Medal of Honor: Warfighter Hands On
This game was reviewed on the Xbox 360
While attending the Sony Holiday Preview Event this year, one of the titles I got to sit down with was the upcoming shooter, Medal of Honor: Warfighter. Showing off a snippet of gameplay and some new mechanics, this was one of my highlights of the event. How does it look? Grab your M4A1 and let’s dive in!
The demo in question was a small storyline mission, depicting a group of Tier One operatives attempting to rescue a group of hostages in the Philippines. After watching the captor’s leader shoot one of his own men, the call is given to move in and save the prisoners. While it may not sound very creative, Medal of Honor: Warfighter follows in its predecessor’s footsteps, creating a believable campaign based around real world events – bringing the player into the game in ways other shooters can’t.
This believability and realism also shined through in gameplay, which is shaping up quite well. After a brief cutscene, I took control of my character and got ready to cook some fools. Starting by navigating narrow streets, my first firefight didn’t break out until I reached a large square and ran right into a hostile force. The ensuing firefight was definitely one to write home about, as it showcased two main aspects of play: destructibility and leaning around cover.

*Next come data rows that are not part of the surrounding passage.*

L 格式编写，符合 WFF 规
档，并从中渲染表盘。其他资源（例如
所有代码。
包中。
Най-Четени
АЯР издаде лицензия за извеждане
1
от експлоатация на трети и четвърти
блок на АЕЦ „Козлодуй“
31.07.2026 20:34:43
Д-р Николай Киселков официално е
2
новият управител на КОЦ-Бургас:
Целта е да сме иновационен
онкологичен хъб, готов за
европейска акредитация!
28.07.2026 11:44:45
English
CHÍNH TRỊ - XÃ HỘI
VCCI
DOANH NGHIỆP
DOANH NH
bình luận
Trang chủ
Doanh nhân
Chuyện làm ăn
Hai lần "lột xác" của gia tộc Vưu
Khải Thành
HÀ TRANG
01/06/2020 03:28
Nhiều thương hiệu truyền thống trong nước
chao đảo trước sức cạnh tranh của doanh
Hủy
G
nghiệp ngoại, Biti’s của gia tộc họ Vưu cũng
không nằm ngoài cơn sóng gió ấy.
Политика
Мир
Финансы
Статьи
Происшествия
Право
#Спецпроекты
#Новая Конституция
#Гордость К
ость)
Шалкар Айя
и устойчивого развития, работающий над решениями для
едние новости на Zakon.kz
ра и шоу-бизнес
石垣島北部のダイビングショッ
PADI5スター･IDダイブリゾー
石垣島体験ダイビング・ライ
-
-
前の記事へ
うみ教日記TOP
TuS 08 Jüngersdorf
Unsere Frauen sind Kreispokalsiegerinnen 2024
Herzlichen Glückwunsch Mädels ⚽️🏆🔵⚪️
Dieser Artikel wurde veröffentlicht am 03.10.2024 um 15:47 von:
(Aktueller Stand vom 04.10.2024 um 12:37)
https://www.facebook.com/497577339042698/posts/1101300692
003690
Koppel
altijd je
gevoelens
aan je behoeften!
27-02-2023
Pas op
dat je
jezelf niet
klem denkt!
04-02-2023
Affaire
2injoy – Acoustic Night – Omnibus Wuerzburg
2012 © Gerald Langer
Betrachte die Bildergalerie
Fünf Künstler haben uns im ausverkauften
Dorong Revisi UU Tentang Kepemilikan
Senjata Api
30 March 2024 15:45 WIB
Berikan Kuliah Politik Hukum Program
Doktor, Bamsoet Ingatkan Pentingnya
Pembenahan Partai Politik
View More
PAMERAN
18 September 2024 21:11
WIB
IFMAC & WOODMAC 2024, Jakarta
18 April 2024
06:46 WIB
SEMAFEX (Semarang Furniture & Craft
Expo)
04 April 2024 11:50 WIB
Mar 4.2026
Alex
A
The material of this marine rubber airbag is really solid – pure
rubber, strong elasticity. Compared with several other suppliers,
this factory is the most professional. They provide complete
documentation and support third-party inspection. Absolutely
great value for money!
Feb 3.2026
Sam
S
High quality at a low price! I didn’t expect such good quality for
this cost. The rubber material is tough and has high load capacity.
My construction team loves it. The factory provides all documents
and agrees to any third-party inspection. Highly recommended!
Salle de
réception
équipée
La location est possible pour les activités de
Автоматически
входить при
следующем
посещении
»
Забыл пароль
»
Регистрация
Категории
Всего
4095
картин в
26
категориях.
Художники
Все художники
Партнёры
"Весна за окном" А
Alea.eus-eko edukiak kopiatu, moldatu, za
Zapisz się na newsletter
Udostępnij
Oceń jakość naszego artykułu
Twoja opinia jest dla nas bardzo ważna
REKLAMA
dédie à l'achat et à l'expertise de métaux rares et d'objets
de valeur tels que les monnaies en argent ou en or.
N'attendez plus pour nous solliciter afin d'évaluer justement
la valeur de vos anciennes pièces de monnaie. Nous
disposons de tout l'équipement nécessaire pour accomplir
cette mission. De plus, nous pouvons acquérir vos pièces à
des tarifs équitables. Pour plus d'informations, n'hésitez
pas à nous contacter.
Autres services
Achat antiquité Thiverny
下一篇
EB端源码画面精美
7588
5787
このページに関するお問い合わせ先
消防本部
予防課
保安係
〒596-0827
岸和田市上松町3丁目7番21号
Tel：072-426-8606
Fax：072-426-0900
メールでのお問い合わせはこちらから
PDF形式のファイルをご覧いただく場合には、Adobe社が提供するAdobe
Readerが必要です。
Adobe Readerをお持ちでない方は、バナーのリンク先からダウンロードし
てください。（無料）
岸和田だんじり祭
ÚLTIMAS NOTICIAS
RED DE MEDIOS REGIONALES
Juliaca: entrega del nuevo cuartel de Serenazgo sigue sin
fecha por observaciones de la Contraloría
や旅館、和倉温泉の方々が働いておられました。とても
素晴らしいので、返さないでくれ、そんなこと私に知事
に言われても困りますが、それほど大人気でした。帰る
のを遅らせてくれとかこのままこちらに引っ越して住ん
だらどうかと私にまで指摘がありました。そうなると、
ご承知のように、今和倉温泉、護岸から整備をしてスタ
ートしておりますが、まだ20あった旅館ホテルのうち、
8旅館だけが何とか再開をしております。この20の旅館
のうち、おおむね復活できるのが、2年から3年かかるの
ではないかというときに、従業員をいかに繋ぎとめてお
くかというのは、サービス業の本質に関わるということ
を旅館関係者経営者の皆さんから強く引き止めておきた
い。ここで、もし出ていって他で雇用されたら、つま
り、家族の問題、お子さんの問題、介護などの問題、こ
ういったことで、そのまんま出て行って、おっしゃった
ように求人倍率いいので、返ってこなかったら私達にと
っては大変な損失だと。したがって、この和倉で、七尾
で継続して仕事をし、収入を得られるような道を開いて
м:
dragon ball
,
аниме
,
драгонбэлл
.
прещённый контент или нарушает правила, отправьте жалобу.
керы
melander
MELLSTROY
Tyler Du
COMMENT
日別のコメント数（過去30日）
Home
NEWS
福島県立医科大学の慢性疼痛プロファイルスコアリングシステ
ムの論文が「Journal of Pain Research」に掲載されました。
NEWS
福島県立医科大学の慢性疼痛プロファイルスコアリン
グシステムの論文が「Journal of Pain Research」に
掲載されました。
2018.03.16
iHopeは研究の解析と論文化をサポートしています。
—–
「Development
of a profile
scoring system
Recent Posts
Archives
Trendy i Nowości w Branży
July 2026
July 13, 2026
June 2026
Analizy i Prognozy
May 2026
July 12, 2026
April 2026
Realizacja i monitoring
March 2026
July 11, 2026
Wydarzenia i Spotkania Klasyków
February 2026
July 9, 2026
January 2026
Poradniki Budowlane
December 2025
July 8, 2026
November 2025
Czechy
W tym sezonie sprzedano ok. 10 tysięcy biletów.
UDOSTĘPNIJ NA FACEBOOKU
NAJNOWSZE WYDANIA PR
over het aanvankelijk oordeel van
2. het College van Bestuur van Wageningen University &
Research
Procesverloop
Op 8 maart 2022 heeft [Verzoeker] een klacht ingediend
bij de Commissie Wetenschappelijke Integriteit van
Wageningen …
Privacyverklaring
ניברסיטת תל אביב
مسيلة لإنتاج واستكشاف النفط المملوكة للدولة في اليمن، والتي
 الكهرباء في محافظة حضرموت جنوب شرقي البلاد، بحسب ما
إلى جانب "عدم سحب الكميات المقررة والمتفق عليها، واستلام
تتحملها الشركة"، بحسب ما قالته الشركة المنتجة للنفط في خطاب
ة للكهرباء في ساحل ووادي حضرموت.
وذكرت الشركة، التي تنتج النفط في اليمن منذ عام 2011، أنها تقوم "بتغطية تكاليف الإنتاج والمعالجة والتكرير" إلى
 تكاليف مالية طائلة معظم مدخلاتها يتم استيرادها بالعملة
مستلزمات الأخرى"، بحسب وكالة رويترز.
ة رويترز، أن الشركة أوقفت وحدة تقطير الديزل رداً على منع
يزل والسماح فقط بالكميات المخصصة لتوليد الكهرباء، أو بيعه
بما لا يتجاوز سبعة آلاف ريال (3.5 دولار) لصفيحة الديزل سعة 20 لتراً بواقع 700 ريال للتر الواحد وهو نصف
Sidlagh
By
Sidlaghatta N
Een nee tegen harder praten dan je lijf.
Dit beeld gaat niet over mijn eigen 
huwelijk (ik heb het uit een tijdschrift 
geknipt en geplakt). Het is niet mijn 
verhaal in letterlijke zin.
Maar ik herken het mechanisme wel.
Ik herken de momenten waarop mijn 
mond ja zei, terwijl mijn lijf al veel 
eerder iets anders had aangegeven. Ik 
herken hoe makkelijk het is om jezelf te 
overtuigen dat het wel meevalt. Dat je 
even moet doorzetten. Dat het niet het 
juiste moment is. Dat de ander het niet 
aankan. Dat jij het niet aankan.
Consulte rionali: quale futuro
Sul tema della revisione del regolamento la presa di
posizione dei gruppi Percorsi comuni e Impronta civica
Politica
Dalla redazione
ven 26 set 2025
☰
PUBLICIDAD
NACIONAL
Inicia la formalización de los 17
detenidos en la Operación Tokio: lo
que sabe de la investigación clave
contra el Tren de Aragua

Yes, you read that right – lean mechanics. Traditional shooters on console lack this feature, opting for the usual aim-down-sights button. However, MoH: Warfighter actually features two. The first button (in this case R1) allowed me to shoulder their weapon, and use my optics normally, able to move around freely while taking accurate shots; while the other (R2) allowed me to lean around, under, or over objects to shoot from behind objects – while remaining in one position. Using this system I ducked and peeked around pieces of cover in a way I would naturally were I actually in combat, leading to a fair deal of realism in tactics – which will be greatly welcomed at launch.
Adding on to the realism was the game’s destructibility. Since Warfighter is built on the Frostbite 2.0 engine, it features an environment that chipped away as it was hit by gunfire and explosions. The same cover that I was leaning around was starting to disappear as more fire came my way, causing me to move and slide behind a new object – once again making me feel right in the battle. However, the demo was a fairly short one so I didn’t get much time to really play with the engine, but hopefully it keeps up the pace for the full release.
One issue I noticed though were graphics, which were fairly under-polished. While the animations and lighting were quite beautiful, it was textures that really bit the dust. Appearing very pixilated, as though they never quite loaded properly, it was a very rough playthrough. Hopefully it was an old code I put my hands on, but since it was just a month before release it is a cause for concern.
After finally fighting my way out of the square, I progressed down some streets, engaging enemies behind cars and other roadside objects. Eventually, my AI team and I took up positions in a building on the second floor, overlooking an empty courtyard. Everything was silent until an objective icon appeared over a lone trooper’s head. Not putting much thought into it, I took the shot and put him down! To my dismay, however, a small army started crawling out of the woodwork and we were quickly overrun. One of my teammates then yelled out to laser designate the target for air support, and in my desire not to go down in a blaze of glory, I hastily took his advice.
Expecting to simply sit back and watch the fireworks, I was instead treated with one of the demo’s highlights. Once the chopper flew in and started revving up its Gatling gun, my screen faded to black briefly before fading back in… as the chopper gunner! Smiling wide, I gave the hordes of helpless enemies the business with my massive gun until none were left standing. It was at this point that I shifted back to my original character for a brief minute, which I spent reflecting on the interesting character switch, before the demo finished.
While my time with Medal of Honor: Warfighter was too short for my liking, it was time very well spent. With a realistic and engaging combat system thanks to the brilliant lean mechanic, wonderful destruction, and interesting mid-game character switches, this is a shooter to start getting excited for! Hopefully the developers smooth out the textures, as they leave a lot to be desired. Start loading your magazines now, shooter fans, this is one to get excited for!